Yes, we need health care reform. But the current Senate and House bills will not solve our problems. The answer? Try this simple idea? Increase utilization of HSAs, tax incentives for preventative measures and tax credits towards deductibles on health plans. Much cheaper and more effective than the ideas being discussed now. The uninsured? Provide basic coverage with mandatory preventative benefits.

We need serious emergency health reform *now* -- no triggers. 19,000 more dead by Easter. 28,670 slain by the next 4th of July. What do you think? Harry from sajoo bonus

I just met with the top executives of a certain large insurance company. I was amazed to find out that even they have no idea of what or how to prepare for this bill because no one seems to understand the complexities involved and the variables that will change. For instance I was surprised to learn that the 80/20 rule would not affect the insurance companies at all as they all are in compliance due to a little known portion of the bill that allows deductions for wellness programs. Yes the 80/20 rule will be offset (like tax write offs) by having wellness programs! Good luck HCA!

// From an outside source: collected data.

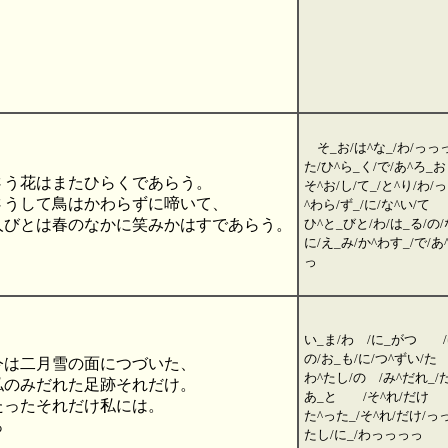
そ_お/は^な_/わ/っっっ
た/ひ^ら_く/で/あ^ろ_お
さう花はまたひらくであらう。
そ^お/し/て_/と^り/わ/
さうして鳥はかわらずに啼いて、
^わら/ず_/に/な^い/て
人びとは春のなかに笑みかはすであらう。
ひ^と_びと/わ/は_る/の/
に/え_み/か^わす_/で/あ
っ
い_ま/わ /に_がつ /
の/お_も/に/つ^ずい/た
今は二月雪の面につづいた、
わ^たし/の /み^だれ_/
私のみだれた足跡それだけ。
あ_と /そ^れ/だけ
たったそれだけ私には。
た^った_/そ^れ/だけ/っ
っ
たし/に_/わっっっっ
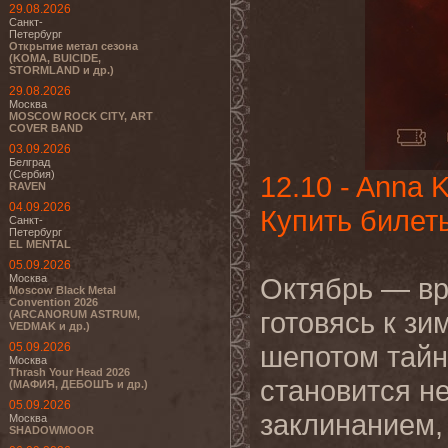
29.08.2026
Санкт-
Петербург
Открытие метал сезона
(KOMA, BUICIDE,
STORMLAND и др.)
29.08.2026
Москва
MOSCOW ROCK CITY, ART
COVER BAND
03.09.2026
Белград
(Сербия)
12.10 - Anna 
RAVEN
04.09.2026
Купить билет
Санкт-
Петербург
EL MENTAL
05.09.2026
Москва
Октябрь — вре
Moscow Black Metal
Convention 2026
готовясь к зи
(ARCANORUM ASTRUM,
VEDMAK и др.)
05.09.2026
шепотом тайн
Москва
Thrash Your Head 2026
становится н
(МАФИЯ, ДЕБОШЪ и др.)
05.09.2026
заклинанием,
Москва
SHADOWMOOR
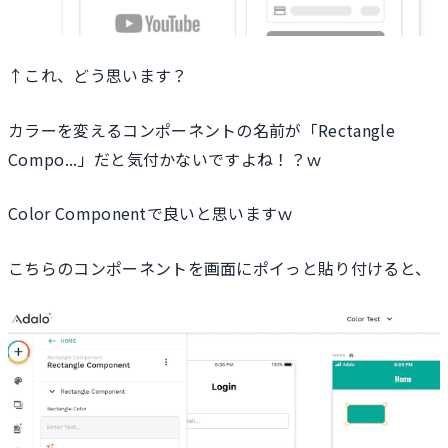
↑これ、どう思います？
カラーを変えるコンポーネントの名前が「Rectangle
Compo...」だと気付かないですよね！？ｗ
Color Componentで良いと思いますｗ
こちらのコンポーネントを画面にポイっと貼り付けると、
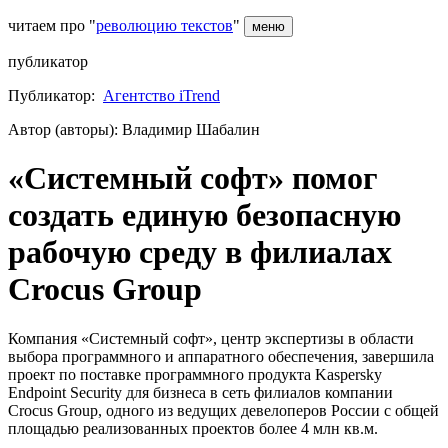
читаем про "
революцию текстов
"
меню
публикатор
Публикатор:
Агентство iTrend
Автор (авторы): Владимир Шабалин
«Системный софт» помог
создать единую безопасную
рабочую среду в филиалах
Crocus Group
Компания «Системный софт», центр экспертизы в области
выбора программного и аппаратного обеспечения, завершила
проект по поставке программного продукта Kaspersky
Endpoint Security для бизнеса в сеть филиалов компании
Crocus Group, одного из ведущих девелоперов России с общей
площадью реализованных проектов более 4 млн кв.м.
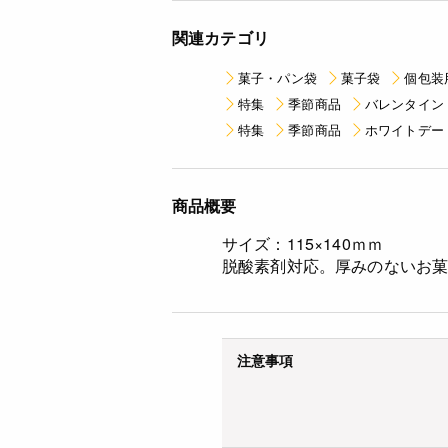
関連カテゴリ
菓子・パン袋
菓子袋
個包装
特集
季節商品
バレンタイン
特集
季節商品
ホワイトデー
商品概要
サイズ：115×140ｍｍ
脱酸素剤対応。厚みのないお
注意事項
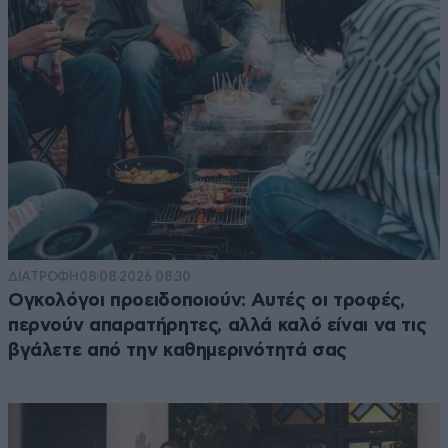
ΔΙΑΤΡΟΦΗ
08·08·2026 08:30
Ογκολόγοι προειδοποιούν: Αυτές οι τροφές,
περνούν απαρατήρητες, αλλά καλό είναι να τις
βγάλετε από την καθημερινότητά σας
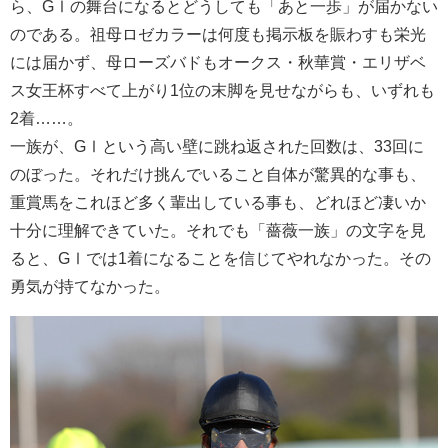
ら、GⅠの舞台になるとどうしても「あと一歩」が届かない
のである。祖母ロゼカラーは何度も掲示板を賑わすも栄光
には届かず、母ローズバドもオークス・秋華賞・エリザベ
ス女王杯すべて上がり1位の末脚を見せながらも、いずれも
2着……。
一族が、GⅠという高い壁に跳ね返された回数は、33回に
のぼった。それだけ挑んでいること自体が驚異的な事も、
重賞馬をこれほど多く輩出している事も、どれほど凄いか
十分に理解できていた。それでも「薔薇一族」の文字を見
ると、GⅠでは1着になることを信じてやれなかった。その
勇気が持てなかった。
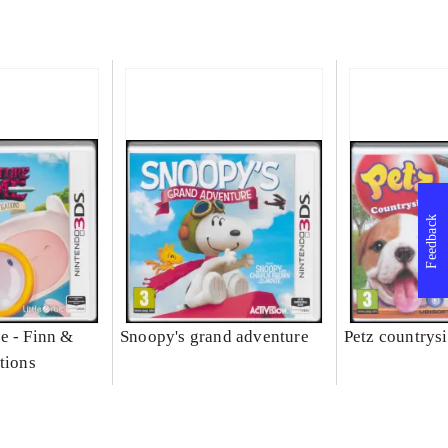
Feedback
e - Finn &
Snoopy's grand adventure
Petz countrys
tions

This bill has been rumored to be created with effect of destroying health insurance companies with the final goal being a single payer plan. Not as a wild a rumor as the Obama not being a citized conspiracy theories, in actuality the health care reform rumor is founded in quite a bit of truth. In the long run I have no problem with single payer actually, but I am scared of this current bill becoming the vehicle that we use to get there because it is just so expensive. It is in fact much more expensive then a single payer plan. With the economy teetering globally, it won't take much more than a ridiculous bill like ours to push it over the edge.

Health reform legislation proposals in Congress may include an employer mandate , designed to increase participation by employers and by more of their employees. Health care is a human issue first; it is not and should not be a goldmine for the pharmaceutical companies and health care for maximum profit industry. The administrators assert that provision of insurance benefits motivates patients to seek healthcare services to remedy current ailments as well as to assess overall health status. In contrast, those without health insurance often seek only emergency healthcare.